Required steps:
- Replace the PROP tag by PROAV.
- Replace the PIDAT tag by PIAT.
- Don't use coarse-grained tags.
- Remove the features column.
Command:
conll-replace PROP:PROAV,PIDAT:PIAT postag r9+lemmas-82043.conll | \
conll-postag -f | conll-replace ".*:_" FEATURES > r9+lemmas-82043-onlp.conll
Required steps:
- Replace the PROP tag by PROAV.
- Replace the PIDAT tag by PIAT.
- Don't use coarse-grained tags.
- Remove the features column.
- Remove lemma column
Command:
conll-replace PROP:PROAV,PIDAT:PIAT postag r9+lemmas-82043.conll | \
conll-postag -f | conll-replace ".*:_" FEATURES | \
conll-replace ".*:_" LEMMA > r9+nolemmas-82043-malt.conll
Required steps:
- Construct data for the malt parser (see previous recipe).
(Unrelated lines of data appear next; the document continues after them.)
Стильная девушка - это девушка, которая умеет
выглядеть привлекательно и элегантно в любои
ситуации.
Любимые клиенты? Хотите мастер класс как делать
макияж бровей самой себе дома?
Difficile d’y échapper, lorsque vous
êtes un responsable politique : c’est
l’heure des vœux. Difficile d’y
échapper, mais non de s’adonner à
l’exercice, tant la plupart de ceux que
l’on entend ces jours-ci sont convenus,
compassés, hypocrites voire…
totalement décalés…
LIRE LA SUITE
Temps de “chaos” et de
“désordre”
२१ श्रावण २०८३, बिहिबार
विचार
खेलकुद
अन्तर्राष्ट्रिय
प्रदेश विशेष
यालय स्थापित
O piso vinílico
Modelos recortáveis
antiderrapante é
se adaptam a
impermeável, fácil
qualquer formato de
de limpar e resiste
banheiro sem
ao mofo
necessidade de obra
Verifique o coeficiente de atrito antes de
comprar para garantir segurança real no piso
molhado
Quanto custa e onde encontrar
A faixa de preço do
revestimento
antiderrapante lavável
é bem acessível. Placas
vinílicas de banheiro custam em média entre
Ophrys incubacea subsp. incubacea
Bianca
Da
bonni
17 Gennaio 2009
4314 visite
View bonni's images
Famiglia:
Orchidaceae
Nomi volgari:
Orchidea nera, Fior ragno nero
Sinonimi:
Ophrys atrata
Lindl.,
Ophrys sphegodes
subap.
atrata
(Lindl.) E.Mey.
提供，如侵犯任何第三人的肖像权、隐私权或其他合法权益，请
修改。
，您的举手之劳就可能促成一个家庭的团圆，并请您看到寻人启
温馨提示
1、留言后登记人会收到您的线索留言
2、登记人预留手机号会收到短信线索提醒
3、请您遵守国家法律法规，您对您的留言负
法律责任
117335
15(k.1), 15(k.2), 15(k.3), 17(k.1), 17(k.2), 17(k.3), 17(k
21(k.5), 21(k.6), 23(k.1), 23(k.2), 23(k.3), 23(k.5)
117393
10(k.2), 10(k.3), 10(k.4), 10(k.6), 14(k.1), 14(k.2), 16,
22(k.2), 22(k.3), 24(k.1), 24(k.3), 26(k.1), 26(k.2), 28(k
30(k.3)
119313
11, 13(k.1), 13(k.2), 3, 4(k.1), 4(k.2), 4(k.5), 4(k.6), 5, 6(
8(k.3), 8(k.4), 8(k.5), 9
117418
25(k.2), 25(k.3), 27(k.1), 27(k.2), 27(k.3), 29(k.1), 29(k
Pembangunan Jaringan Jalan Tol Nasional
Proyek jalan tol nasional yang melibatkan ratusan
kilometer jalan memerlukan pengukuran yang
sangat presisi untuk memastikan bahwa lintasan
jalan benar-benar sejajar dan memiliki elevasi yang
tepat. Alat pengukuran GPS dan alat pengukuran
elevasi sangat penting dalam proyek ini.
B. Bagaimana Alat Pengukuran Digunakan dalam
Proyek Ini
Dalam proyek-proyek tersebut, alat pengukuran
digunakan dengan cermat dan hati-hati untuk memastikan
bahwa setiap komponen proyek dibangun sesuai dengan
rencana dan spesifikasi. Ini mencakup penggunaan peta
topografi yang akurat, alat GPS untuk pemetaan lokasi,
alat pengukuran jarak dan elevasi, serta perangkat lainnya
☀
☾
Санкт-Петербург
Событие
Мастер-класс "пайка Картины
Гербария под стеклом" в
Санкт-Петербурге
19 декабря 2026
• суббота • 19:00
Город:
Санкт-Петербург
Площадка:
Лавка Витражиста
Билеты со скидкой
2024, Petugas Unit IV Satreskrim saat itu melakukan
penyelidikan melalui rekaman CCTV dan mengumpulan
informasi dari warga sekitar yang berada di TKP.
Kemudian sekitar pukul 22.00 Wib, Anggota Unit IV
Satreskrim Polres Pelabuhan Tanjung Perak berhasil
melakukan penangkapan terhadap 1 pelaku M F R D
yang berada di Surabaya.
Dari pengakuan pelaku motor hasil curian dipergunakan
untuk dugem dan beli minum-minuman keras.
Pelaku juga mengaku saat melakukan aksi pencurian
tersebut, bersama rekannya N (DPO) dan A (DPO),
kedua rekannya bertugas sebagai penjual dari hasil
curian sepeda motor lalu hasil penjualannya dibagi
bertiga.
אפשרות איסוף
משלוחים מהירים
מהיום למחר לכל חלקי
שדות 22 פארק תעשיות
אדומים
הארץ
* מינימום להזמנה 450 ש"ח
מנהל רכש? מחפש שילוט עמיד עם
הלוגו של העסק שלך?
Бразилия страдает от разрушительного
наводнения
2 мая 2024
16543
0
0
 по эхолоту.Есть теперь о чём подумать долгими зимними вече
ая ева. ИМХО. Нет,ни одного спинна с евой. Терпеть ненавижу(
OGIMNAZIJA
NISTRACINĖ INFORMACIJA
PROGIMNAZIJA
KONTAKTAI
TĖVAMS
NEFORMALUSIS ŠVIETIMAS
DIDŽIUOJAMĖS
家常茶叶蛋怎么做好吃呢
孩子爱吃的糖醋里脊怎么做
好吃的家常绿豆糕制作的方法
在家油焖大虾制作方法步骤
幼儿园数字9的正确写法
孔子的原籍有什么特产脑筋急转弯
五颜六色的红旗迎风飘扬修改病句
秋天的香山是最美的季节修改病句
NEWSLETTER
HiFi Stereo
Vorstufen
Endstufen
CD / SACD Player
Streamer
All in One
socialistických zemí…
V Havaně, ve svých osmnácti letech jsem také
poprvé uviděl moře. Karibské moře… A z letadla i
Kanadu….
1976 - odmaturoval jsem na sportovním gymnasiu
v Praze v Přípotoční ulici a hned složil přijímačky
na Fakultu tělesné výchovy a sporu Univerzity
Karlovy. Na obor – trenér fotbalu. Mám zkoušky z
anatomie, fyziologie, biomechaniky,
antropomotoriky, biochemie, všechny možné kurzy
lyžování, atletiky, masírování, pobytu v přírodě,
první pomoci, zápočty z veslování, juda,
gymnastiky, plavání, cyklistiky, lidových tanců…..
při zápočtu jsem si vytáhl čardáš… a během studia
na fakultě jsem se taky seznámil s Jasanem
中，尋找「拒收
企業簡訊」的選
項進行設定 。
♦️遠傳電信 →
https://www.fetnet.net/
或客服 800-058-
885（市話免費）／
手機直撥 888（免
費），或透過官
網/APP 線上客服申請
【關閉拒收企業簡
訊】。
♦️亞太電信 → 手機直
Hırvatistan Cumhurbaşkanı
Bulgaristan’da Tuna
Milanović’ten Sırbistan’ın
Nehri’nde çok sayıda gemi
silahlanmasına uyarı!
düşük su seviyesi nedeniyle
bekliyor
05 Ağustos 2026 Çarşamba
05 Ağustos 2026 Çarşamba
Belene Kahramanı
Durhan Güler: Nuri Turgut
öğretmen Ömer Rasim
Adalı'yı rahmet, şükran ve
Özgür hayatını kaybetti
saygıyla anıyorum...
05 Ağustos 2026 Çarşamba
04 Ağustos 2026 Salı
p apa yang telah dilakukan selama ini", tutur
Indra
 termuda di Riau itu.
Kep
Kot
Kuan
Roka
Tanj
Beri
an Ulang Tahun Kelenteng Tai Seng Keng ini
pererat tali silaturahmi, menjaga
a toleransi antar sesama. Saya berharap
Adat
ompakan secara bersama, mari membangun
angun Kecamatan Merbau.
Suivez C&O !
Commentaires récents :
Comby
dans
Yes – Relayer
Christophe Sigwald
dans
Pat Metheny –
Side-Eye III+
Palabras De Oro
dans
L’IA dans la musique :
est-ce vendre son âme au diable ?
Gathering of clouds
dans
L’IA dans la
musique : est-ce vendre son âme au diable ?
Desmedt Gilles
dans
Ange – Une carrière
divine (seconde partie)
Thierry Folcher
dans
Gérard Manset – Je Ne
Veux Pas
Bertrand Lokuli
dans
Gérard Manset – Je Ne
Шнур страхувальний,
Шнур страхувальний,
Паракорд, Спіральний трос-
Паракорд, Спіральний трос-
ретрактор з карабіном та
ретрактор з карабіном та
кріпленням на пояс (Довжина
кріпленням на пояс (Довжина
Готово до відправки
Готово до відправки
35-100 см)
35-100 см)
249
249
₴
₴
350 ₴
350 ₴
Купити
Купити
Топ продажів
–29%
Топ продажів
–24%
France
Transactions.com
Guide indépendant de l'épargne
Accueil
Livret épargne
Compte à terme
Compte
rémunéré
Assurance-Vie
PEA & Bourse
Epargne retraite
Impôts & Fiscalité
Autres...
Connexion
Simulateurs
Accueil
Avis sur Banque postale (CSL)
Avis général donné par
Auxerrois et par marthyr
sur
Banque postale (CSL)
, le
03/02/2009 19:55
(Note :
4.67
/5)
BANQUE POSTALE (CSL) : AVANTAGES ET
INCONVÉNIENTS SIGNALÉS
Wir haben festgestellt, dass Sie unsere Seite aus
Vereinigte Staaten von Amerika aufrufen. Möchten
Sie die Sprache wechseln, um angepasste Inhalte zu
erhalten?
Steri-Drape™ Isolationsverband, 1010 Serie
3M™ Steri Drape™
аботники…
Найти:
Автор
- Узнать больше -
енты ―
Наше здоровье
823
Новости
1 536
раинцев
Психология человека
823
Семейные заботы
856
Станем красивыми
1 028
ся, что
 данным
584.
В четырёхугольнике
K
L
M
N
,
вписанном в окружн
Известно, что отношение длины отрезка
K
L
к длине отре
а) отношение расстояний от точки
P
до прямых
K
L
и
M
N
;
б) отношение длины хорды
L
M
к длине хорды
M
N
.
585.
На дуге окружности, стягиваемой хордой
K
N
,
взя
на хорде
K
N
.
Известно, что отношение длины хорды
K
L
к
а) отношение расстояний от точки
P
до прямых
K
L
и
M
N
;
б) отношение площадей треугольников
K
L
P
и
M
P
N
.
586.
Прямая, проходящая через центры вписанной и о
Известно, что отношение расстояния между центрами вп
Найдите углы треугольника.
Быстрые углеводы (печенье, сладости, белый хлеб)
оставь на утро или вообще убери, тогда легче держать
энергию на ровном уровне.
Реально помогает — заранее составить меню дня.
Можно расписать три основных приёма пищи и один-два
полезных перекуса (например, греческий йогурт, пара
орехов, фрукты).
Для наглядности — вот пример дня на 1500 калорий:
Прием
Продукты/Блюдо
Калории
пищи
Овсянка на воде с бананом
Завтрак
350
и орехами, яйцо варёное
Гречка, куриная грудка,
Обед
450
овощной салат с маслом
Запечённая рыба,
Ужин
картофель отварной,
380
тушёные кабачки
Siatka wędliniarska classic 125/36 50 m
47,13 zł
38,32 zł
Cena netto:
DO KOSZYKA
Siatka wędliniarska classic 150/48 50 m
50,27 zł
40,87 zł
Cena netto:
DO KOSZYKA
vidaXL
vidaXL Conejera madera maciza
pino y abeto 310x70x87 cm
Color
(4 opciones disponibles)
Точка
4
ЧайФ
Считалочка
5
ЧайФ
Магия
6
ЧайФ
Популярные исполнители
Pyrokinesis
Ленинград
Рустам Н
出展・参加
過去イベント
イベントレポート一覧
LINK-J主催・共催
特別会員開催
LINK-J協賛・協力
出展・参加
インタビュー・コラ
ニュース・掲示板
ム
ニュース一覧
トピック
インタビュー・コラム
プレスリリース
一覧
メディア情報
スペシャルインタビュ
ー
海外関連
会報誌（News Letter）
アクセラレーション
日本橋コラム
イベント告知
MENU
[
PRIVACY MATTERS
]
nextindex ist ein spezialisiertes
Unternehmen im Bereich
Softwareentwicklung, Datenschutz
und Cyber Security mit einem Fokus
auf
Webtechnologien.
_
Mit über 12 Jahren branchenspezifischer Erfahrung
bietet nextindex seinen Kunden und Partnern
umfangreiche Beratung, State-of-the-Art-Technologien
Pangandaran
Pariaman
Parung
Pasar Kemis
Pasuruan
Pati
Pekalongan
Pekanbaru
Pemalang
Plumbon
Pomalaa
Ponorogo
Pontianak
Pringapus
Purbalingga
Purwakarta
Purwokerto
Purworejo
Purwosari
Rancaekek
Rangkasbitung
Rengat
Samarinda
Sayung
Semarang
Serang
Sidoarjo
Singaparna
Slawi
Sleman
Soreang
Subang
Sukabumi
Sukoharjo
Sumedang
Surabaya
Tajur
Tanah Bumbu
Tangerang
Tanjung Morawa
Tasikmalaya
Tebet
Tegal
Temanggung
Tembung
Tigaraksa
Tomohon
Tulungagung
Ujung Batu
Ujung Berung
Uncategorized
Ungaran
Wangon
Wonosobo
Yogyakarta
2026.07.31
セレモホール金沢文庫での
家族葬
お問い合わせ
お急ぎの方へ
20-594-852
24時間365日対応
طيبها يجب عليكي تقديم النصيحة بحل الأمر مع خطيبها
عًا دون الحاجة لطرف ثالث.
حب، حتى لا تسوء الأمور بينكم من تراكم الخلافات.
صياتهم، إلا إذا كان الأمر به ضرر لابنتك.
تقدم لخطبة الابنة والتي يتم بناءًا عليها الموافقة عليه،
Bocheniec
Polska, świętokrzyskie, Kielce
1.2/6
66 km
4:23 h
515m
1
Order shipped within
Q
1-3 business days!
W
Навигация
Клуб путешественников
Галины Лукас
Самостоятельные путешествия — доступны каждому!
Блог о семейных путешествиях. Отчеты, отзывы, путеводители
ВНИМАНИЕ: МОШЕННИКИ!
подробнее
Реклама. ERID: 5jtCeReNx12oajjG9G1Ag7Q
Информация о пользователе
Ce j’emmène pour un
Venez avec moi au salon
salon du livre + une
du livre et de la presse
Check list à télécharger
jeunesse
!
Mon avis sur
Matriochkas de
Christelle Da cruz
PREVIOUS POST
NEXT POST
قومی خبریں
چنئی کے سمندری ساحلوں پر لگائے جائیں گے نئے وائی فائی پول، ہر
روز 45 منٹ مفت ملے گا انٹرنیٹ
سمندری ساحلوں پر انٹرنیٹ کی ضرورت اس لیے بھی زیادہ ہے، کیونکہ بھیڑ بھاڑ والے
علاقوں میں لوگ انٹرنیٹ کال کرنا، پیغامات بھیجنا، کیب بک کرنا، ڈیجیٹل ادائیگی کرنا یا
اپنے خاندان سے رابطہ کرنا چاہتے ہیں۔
- Convert the data from CoNLL-X to TCF.
- Upload the TCF to WebLicht and add morphology annotations.
- Convert the resulting TCF back to CoNLL-X.
CoNLL to TCF:
conll2tcf -g de -d tuebadz -p tuebadz r9+nolemmas-82043-malt.conll \
r9+nolemmas-82043-malt.tcf
TCF to CoNLL:
tcf2conll -p -d -m r9+nolemmas-morph-82043-malt.tcf \
r9+nolemmas-morph-82043-malt.conll
Required steps:
- Take a corpus sample.
- Create a TCF file with the necessary layers
For instance, for the evaluation of a dependency parser, we'd like 100 sentences, create a TCF file with gold standard sentences, tokens, and tags:
conll-sample -n 100 eval.conll | conll2tcf > eval-200.tcf
Of course, if you want to be able to create the same sample every time without keeping the intermediate CONLL file, you could use a fixed seed:
conll-sample -s 42 -n 100 eval.conll | conll2tcf > eval-200.tcf
For some tasks (e.g. training the Malt parser) the complete set of sentences of a corpus may be to large. The corpus can be partitioned such that each partition contains (nearly) the same number of sentences and contains sentences spread throughout the corpus. For instance, to split a corpus in five parts:
conll-partition 5 part .conll r9+lemmas-82043.conll
The first argument specifies the number of partitions. The second argument the prefix of each partition file and the second argument the suffix. So, this command will create the files part1.conll, ..., part5.conll. Of course, this command can also read from the standard input. E.g.:
conll-replace PROP:PROAV,PIDAT:PIAT postag r9+lemmas-82043.conll | \
conll-postag -f | conll-partition 5 part .conll